C keywords: Don't flame out over volatile

August 05, 2016

faizk-August 05, 2016

Consider the following code,


struct _a_struct{
      int x;
      int y
      volatile bool alive=false;
} ASTRUCT;
 
ASTRUCT a_struct;
 
 
//Thread 1
a_struct.x = x;
a_struct.y = y;
a_struct.alive =true;
 
 
//thread 2 
if (a_struct.alive==true)
{
      draw_struct(a_struct.x, a_struct.y);
}

This is a normal scenario of an object being shared between two threads, one thread is updating its value and the other is waiting for the updated values. The above code seems harmless but there is something wrong with it. It will not produce the desired results. We could try to make everything in the structure volatile but this would produce inefficient code. We don’t want to lose efficiency; we just want to share data between the two threads. In this article, I will show you what problems can be caused by the above code, and why should we avoid the solution of placing volatile with everything.

This article will have two parts. The first part will try to resolve all the confusion surrounding volatile. We will discuss its semantics: declaration and assignments, its use in a multi-threaded environment and its use in a kernel setting. The second part will lay out use cases where volatile is considered necessary like in a setjmp and longjmp, signal handling and inline assembly.

My motivation for writing this article is to make some sense of the chaos surrounding volatile. I wanted this article to be a complete guide for the use of volatile. But from what I have researched, it’s not that we don’t know how to use this keyword, it’s just that we don’t know when to stop using it. The basic use cases, which are as follows, are well known.

  1. Use volatile on memory mapped IO
  2. Use volatile on global data shared between multiple tasks
  3. Use volatile on data used in ISR.

 

A lot has been written on them, and it is because of this reiteration of these basic use cases that we tend to start using volatile everywhere. All of the code I see seems to lie in one of the above categories. For example I was faced with a problem related to global data accessed in an ISR. I placed volatile with everything I thought could cause the problem and the code worked fine. But as we will see later, this solution hid the problem as opposed to solving it. Naturally an issue was reported after a few months regarding loss of data synchronization.

Points of Confusion

The Setting
The second edition of K&R introduced volatile as follows.

"The purpose of volatile is to force an implementation to suppress optimization that could otherwise occur. For example, for a machine with memory-mapped input/output, a pointer to a device register might be declared as a pointer to volatile, in order to prevent the compiler from removing apparently redundant references through the pointer." —Dennis Ritchie.

Volatile was introduced to inform the compiler of special memory mapped regions. There is a usenet group post that says that before volatile, compilers had to use strange heuristics to identify which regions were memory mapped and which were not. So volatile was a necessary addition to the C language at the time. But beyond this basic use case, volatile is widely misused.

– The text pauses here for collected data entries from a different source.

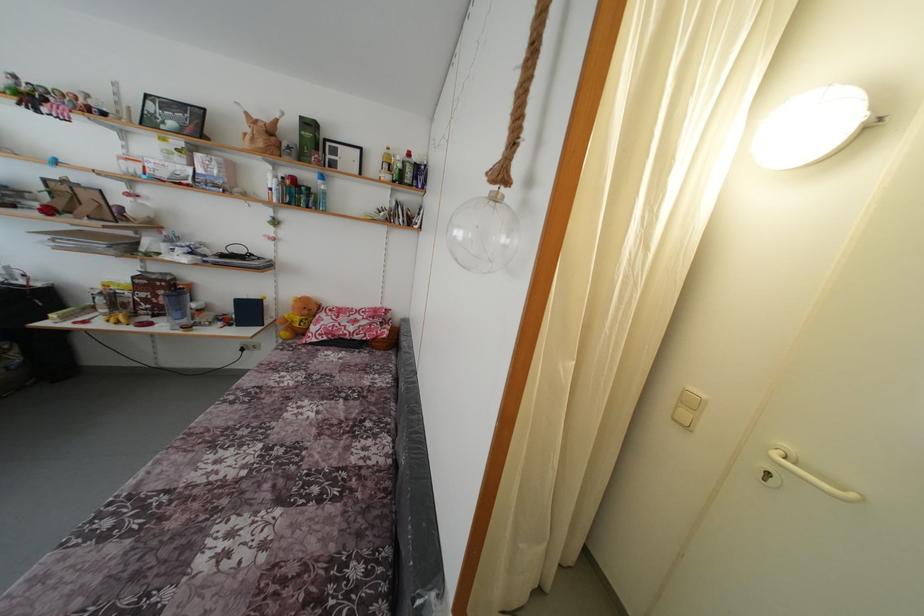 What do you see at coordinates (687, 408) in the screenshot?
I see `a light switch button` at bounding box center [687, 408]. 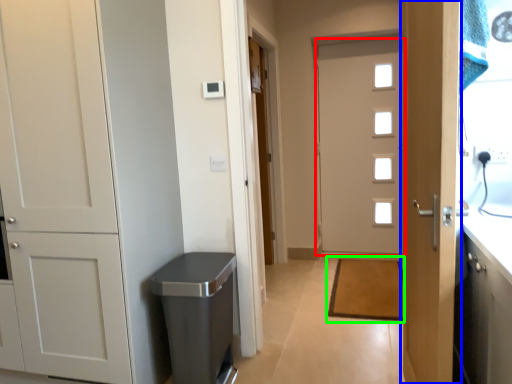 Question: Considering the real-world distances, which object is closest to door (highlighted by a red box)? door (highlighted by a blue box) or doormat (highlighted by a green box).

Choices:
 (A) door
 (B) doormat

Answer: (B)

Back in those days most processors were single core and executed the instructions in-order. What you wrote and the order you wrote it in got executed without a scratch. Nowadays the code that we write, known as abstract machine by the C standard, is a lot different from the actual implementation that gets executed. In fact according to the C standard the only thing the compiler has to make sure to produce executable code is the end result.

The only thing the compiler cannot do is remove or reorder accesses to volatile qualified objects (C-99 rationale). But it can freely remove or reorder non-volatile accesses around it. The compiler can also upgrade some objects to become volatile qualified after certain expressions. Therefore understanding the usage of volatile in basic use cases like declarations and assignments is also necessary. Some developers still struggle to differentiate between a volatile object and a volatile pointer. In the next section I will start with addressing these points of confusions one by one. They are arranged in order of their increasing confusion regarding the usage of volatile.